In the lipid metabolism, our data displayed decreased levels of phytosphingosine and sphinganine in diabetic mice, which were consistent with previous results [48]. According to the reports, sphinganine were identified to be significantly associated with diabetes mellitus and cardiovascular complications [49, 50]. As to phytosphingosine, its content was further reduced in the administration of IOP comparing with the model group. Lysophosphatidylcholine (LysoPC), the important intermediate products in the lipid metabolism, is referred to be concerned with the formations of cholesterol and low-density lipoprotein [51] and considered as bioactive medium in the process inflammation and increase oxidative stress [52, 53]. In general, phosphatidylcholine (PC) can transform into LysoPC via lecithin-cholesterol acyltransferase in plasma and participate in the production of arachidonic acid [54]. In this study, the decreased levels of PC(20:1(11Z)/14:1(9Z)) and LysoPC(20:4(8Z,11Z,14Z,17Z)) and the increased levels of SM(d18:0/24:1(15Z)) and LysoPC(16:1(9Z)) were also observed in diabetic mice. The result of up-regulation in LysoPC(16:1(9Z)) was similar to that in previous report [55]. Meanwhile, the lipid metabolism disturbance was proved to be involved in the pathogenesis of diabetic retinopathy [56].

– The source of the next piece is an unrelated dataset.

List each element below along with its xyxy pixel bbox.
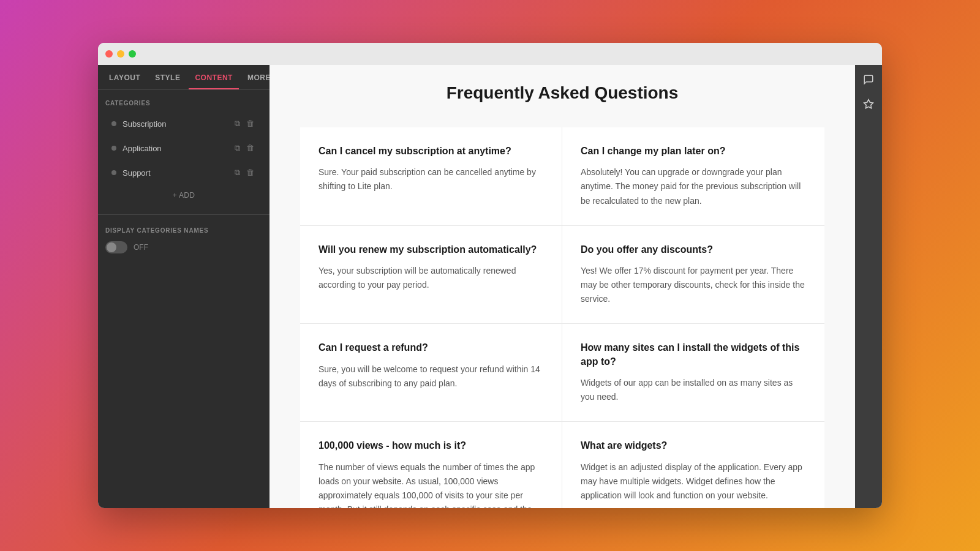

Arachidonic acid is a polyunsaturated, essential fatty acid that mediates inflammation in organism. Arachidonate lipoxygenase enzymes metabolize arachidonic acid to generate potent inflammatory mediators and play an important role in inflammation-associated diseases [57]. Studies showed that arachidonic acid can reverse the decrease of prostaglandin E2 content in the incubation media of diabetic retinas [58]. It is frequently reported that arachidonic acid and its metabolite 12-hydroxyeicosatetraenoic acid (12-HETE) are closely related to the diseases of inflammation and oxidative stress [57, 59]. It was reported that 12-HETE participated in macrophage recruitment in islets and pro-inflammatory cytokine mediated islet damage in type 1 diabetic mouse models [60, 61], showing an inhibition of insulin secretion and metabolic activity [62]. Same to previous researches [63, 64], an increase of 12-HETE and a decrease of arachidonic acid were observed in hyperglycemia in this experiment, which may show the metabolic disorders associated with inflammation.

Conclusions

In this study, a metabolomics technique based on UPLC-Q-Exactive-MS method was used to illustrate the underlying mechanism of pathophysiological process in diabetes and therapeutic effect of IOP. A total of 15 differential metabolites were identified by comparing the normal control group with diabetic model group, including 4 up-regulated and 11 down-regulated biomarkers, of which l-tryptophan, l-leucine, uric acid, 12-HETE, arachidonic acid, PC(20:1(11Z)/14:1(9Z)) and SM(d18:0/24:1(15Z)) were exhibited an important variation and can be seen as the potential biomarkers in diabetes. Pathway analysis indicated that phenylalanine, tyrosine and tryptophan biosynthesis and arachidonic acid metabolism were prone to interference in diabetes. After oral administration of IOP, the blood glucose was declined and the lipid metabolism disorder was alleviative. Moreover, the differential metabolites leucine and proline were reversed and phytosphingosine was further reduced in diabetic mice under the intervention of IOP in the dose of 1.2 g/kg. The metabolomics approach in this study would lead to a further understanding on the pathophysiological process in diabetes and thus facilitate target screening for therapeutic intervention. Additionally, clarifying the metabolic regulation effect of IOP at molecular level could provide scientific evidence for hypoglycemic effect.